A bus driver has lost a discrimination claim over Dublin Bus's move to end an arrangement that saw him working day shifts only to accommodate his sleep apnoea – upsetting a strict "pecking order" among its drivers.
Karl Griffin brought a complaint under the Employment Equality Act against Bus Átha Cliath alleging discrimination on the grounds of disability.
He claimed he was denied reasonable accommodation for his conditions, which affected his sleep, when he was taken off day shifts after Dublin Bus lost the state contract to run the number 17A bus route on Dublin’s northside.
Mr Griffin was on sick leave between 2011 and 2013 and when he returned he was then diagnosed with sleep apnoea, which his employer accepted required a "regular sleep pattern" to control, the Workplace Relations Commission was told.
It was common case that Dublin Bus agreed to put Mr Griffin on a daytime shift and that Mr Griffin was able to regularise his sleep and bring his condition under control.
Adjudicating officer Penelope McGrath noted that the Dublin Bus doctor recommended the arrangement but that there was a "question mark over how long such a facilitation was expected to last" once the condition was under control.
There was no dispute between the parties that the arrangement continued for some five years.
As a result, Mr Griffin was working a regular daytime shift on the 17A bus, a pattern which would normally be assigned to a senior driver, the tribunal was told.
The company’s position was that when it lost the 17A contract, the drivers assigned to the route had to be reassigned to other routes running from the Harristown depot.
Mr Griffin said the new depot manager at Harristown, identified only as GK in the decision published this morning, gave him a "grilling" in 2018, looking for "documentary evidence of the complainant’s condition".
In evidence, GK said there were a "great number" of staff to redistribute "in a highly unionised workforce where the pecking order between spares [junior drivers] and seniors is very important".
Senior drivers are "proprietorial about … the shifts and runs they are entitled to" under the company-union agreement, the hearing was told.
In her decision, the adjudicator Ms McGrath found that the depot manager GK "genuinely faced" the problem of dealing with potential questions over the special accommodation for the complainant from senior drivers "who believe such special accommodation is earned by length of service".
Ms McGrath wrote that she had no doubt that Mr Griffin believed any "dramatic change" to his shift pattern which might disrupt his sleep would have a negative effect on his condition and result in "exhaustion and incapacity".
He had submitted a note from a HSE consultant describing his condition as "severe" in February 2019, the tribunal heard.
However, the Dublin Bus on-site occupational doctor had deemed him "fit for the duties of his grade" in a memo to management a year earlier and gave evidence that she made no reference to his condition as she understood it to be "mild and under control".
"For him it was a safety issue and he did not want to cause an accident while driving," she wrote.
The depot manager said he told Mr Griffin in April 2019 he wouldn't be able to assign him to a permanent day shift but would "endeavour to ensure" his hours would be daytime hours – terming it "a slight modification" to the schedule.
The adjudicator noted that this was in conflict with Mr Griffin’s account of the meeting, and that the complainant went out on stress-related sick leave soon afterwards.
In her evidence, the Dublin Bus doctor denied the complainant’s account of an appointment in June 2019, in which he said she "stood up and leaned over him and accused him of it all being in his head".

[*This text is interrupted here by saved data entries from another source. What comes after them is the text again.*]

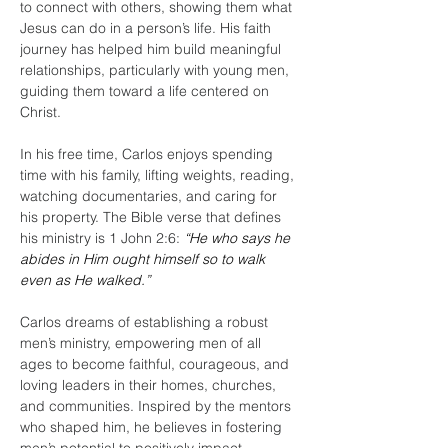
to connect with others, showing them what 
Jesus can do in a person’s life. His faith 
journey has helped him build meaningful 
relationships, particularly with young men, 
guiding them toward a life centered on 
Christ.
In his free time, Carlos enjoys spending 
time with his family, lifting weights, reading, 
watching documentaries, and caring for 
his property. The Bible verse that defines 
his ministry is 1 John 2:6:
“He who says he 
abides in Him ought himself so to walk 
even as He walked.”
Carlos dreams of establishing a robust 
men’s ministry, empowering men of all 
ages to become faithful, courageous, and 
loving leaders in their homes, churches, 
and communities. Inspired by the mentors 
who shaped him, he believes in fostering 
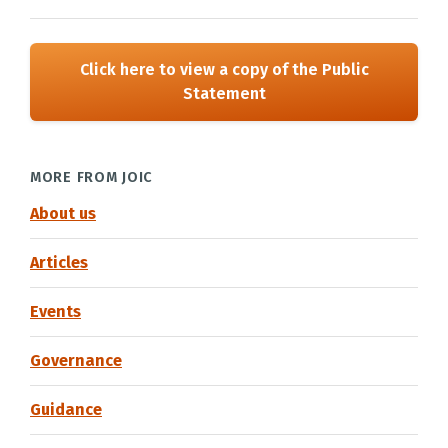
Click here to view a copy of the Public
Statement
MORE FROM JOIC
About us
Articles
Events
Governance
Guidance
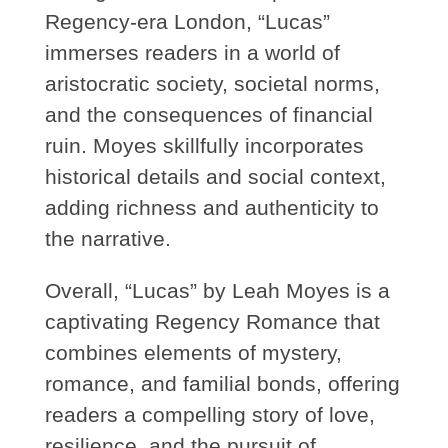
Regency-era London, “Lucas”
immerses readers in a world of
aristocratic society, societal norms,
and the consequences of financial
ruin. Moyes skillfully incorporates
historical details and social context,
adding richness and authenticity to
the narrative.
Overall, “Lucas” by Leah Moyes is a
captivating Regency Romance that
combines elements of mystery,
romance, and familial bonds, offering
readers a compelling story of love,
resilience, and the pursuit of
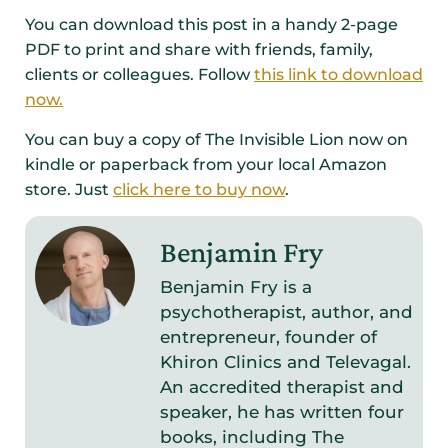
You can download this post in a handy 2-page
PDF to print and share with friends, family,
clients or colleagues. Follow
this link to download
now.
You can buy a copy of The Invisible Lion now on
kindle or paperback from your local Amazon
store. Just
click here to buy now
.
Benjamin Fry
Benjamin Fry is a
psychotherapist, author, and
entrepreneur, founder of
Khiron Clinics and Televagal.
An accredited therapist and
speaker, he has written four
books, including The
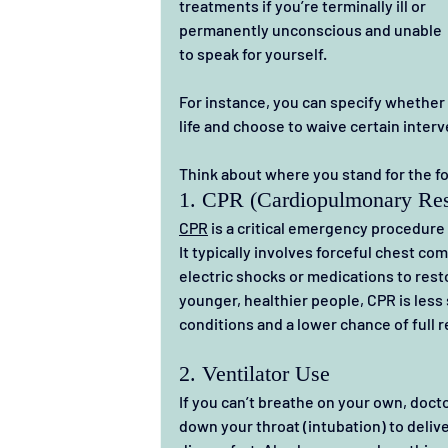
treatments if you’re terminally ill or 
permanently unconscious and unable 
to speak for yourself.
For instance, you can specify whether t
life and choose to waive certain interv
Think about where you stand for the f
1. CPR (Cardiopulmonary Res
CPR
 is a critical emergency procedure
It typically involves forceful chest c
electric shocks or medications to resto
younger, healthier people, CPR is less 
conditions and a lower chance of full 
2. Ventilator Use
If you can’t breathe on your own, docto
down your throat (intubation) to delive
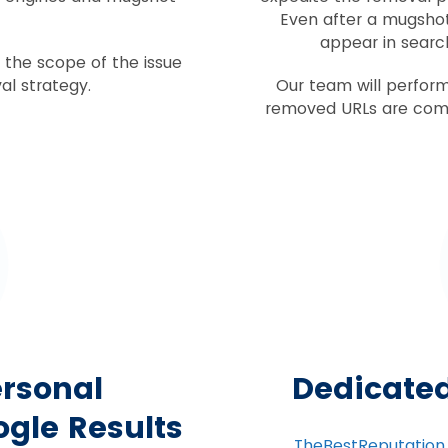
Even after a mugshot 
appear in search
of the scope of the issue
al strategy.
Our team will perform
removed URLs are comp
rsonal
Dedicate
gle Results
TheBestReputation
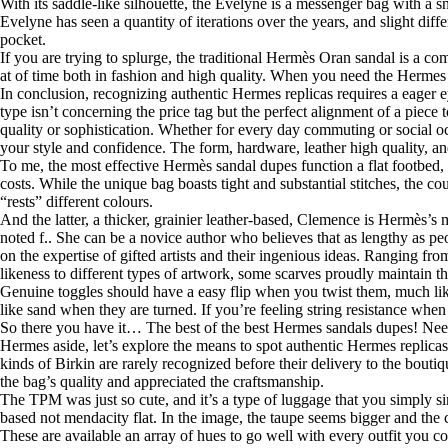
With its saddle-like silhouette, the Evelyne is a messenger bag with a s
Evelyne has seen a quantity of iterations over the years, and slight di
pocket.
If you are trying to splurge, the traditional Hermès Oran sandal is a com
at of time both in fashion and high quality. When you need the Hermes loo
In conclusion, recognizing authentic Hermes replicas requires a eager 
type isn’t concerning the price tag but the perfect alignment of a piec
quality or sophistication. Whether for every day commuting or social 
your style and confidence. The form, hardware, leather high quality, a
To me, the most effective Hermès sandal dupes function a flat footbed, a 
costs. While the unique bag boasts tight and substantial stitches, the co
“rests” different colours.
And the latter, a thicker, grainier leather-based, Clemence is Hermès’s
noted f.. She can be a novice author who believes that as lengthy as p
on the expertise of gifted artists and their ingenious ideas. Ranging fro
likeness to different types of artwork, some scarves proudly maintain t
Genuine toggles should have a easy flip when you twist them, much like
like sand when they are turned. If you’re feeling string resistance when t
So there you have it… The best of the best Hermes sandals dupes! Need
Hermes aside, let’s explore the means to spot authentic Hermes replica
kinds of Birkin are rarely recognized before their delivery to the bouti
the bag’s quality and appreciated the craftsmanship.
The TPM was just so cute, and it’s a type of luggage that you simply sim
based not mendacity flat. In the image, the taupe seems bigger and the cir
These are available an array of hues to go well with every outfit you 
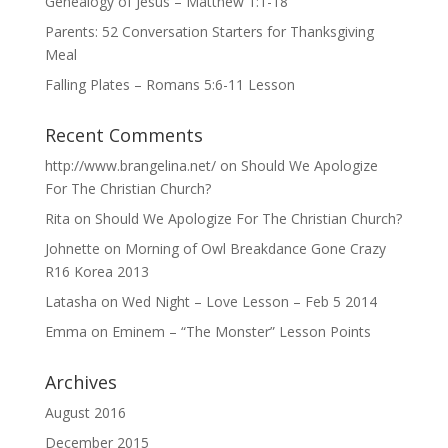
Genealogy of Jesus – Matthew 1:1-18
Parents: 52 Conversation Starters for Thanksgiving
Meal
Falling Plates – Romans 5:6-11 Lesson
Recent Comments
http://www.brangelina.net/
on
Should We Apologize
For The Christian Church?
Rita
on
Should We Apologize For The Christian Church?
Johnette
on
Morning of Owl Breakdance Gone Crazy
R16 Korea 2013
Latasha
on
Wed Night – Love Lesson – Feb 5 2014
Emma
on
Eminem – “The Monster” Lesson Points
Archives
August 2016
December 2015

The doctor shouted at him and said she "resented being bullied into having to give him an accommodation", Mr Griffin claimed.

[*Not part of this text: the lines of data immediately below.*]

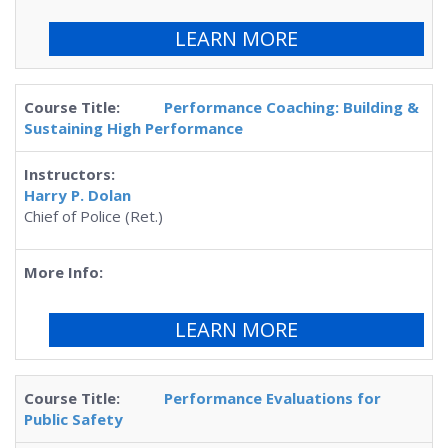
LEARN MORE
Performance Coaching: Building &
Sustaining High Performance
Harry P. Dolan
Chief of Police (Ret.)
LEARN MORE
Performance Evaluations for
Public Safety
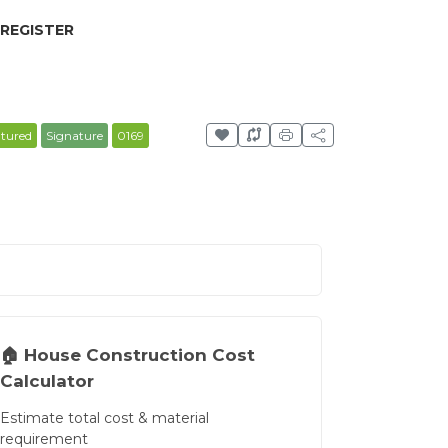
 REGISTER
atured
Signature
0169
🏠 House Construction Cost
Calculator
Estimate total cost & material
requirement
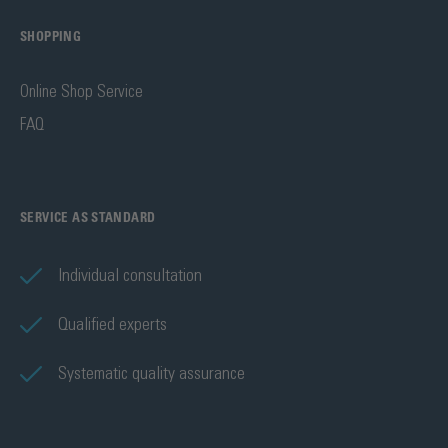
SHOPPING
Online Shop Service
FAQ
SERVICE AS STANDARD
Individual consultation
Qualified experts
Systematic quality assurance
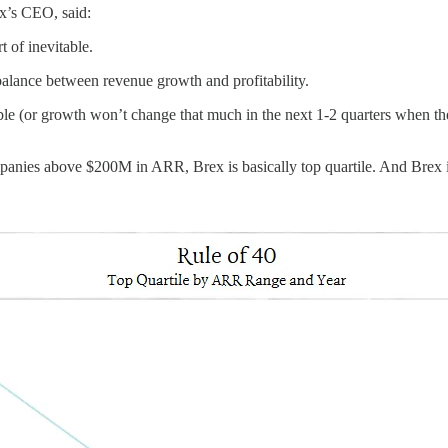
x’s CEO, said:
rt of inevitable.
 balance between revenue growth and profitability.
able (or growth won’t change that much in the next 1-2 quarters when th
ompanies above $200M in ARR, Brex is basically top quartile. And Brex 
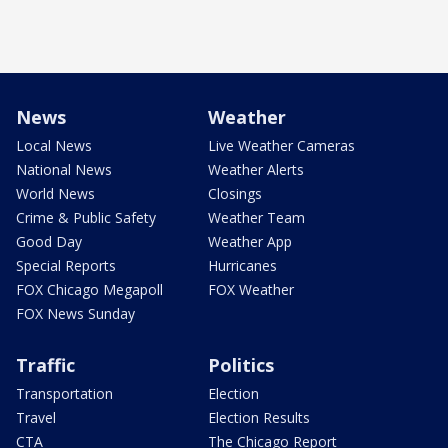
News
Weather
Local News
Live Weather Cameras
National News
Weather Alerts
World News
Closings
Crime & Public Safety
Weather Team
Good Day
Weather App
Special Reports
Hurricanes
FOX Chicago Megapoll
FOX Weather
FOX News Sunday
Traffic
Politics
Transportation
Election
Travel
Election Results
CTA
The Chicago Report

According to the doctor’s evidence, Mr Griffin refused her suggestion that he come back to the workplace in January 2020 to take coffee with colleagues.
Mr Griffin told her making a return was creating a "state of panic" for him that he was now "repulsed" by the thought of driving, the doctor added.
Ultimately, she formed the view that Mr Griffin could never go back to work and he was retired on medical grounds in August 2020.
Ms McGrath wrote that she did not think it was reasonable to expect Dublin Bus to keep the reasonable accommodation for the driver in place forever.
The complainant "must have known that his daytime shift pattern was unique to him, and that this was ruffling feathers in this workplace", she wrote, adding that his blanket refusal accommodate his manager was "unreasonable".
Ms McGrath found the complainant had failed to make out a prima facie case of discrimination, and dismissed his complaint.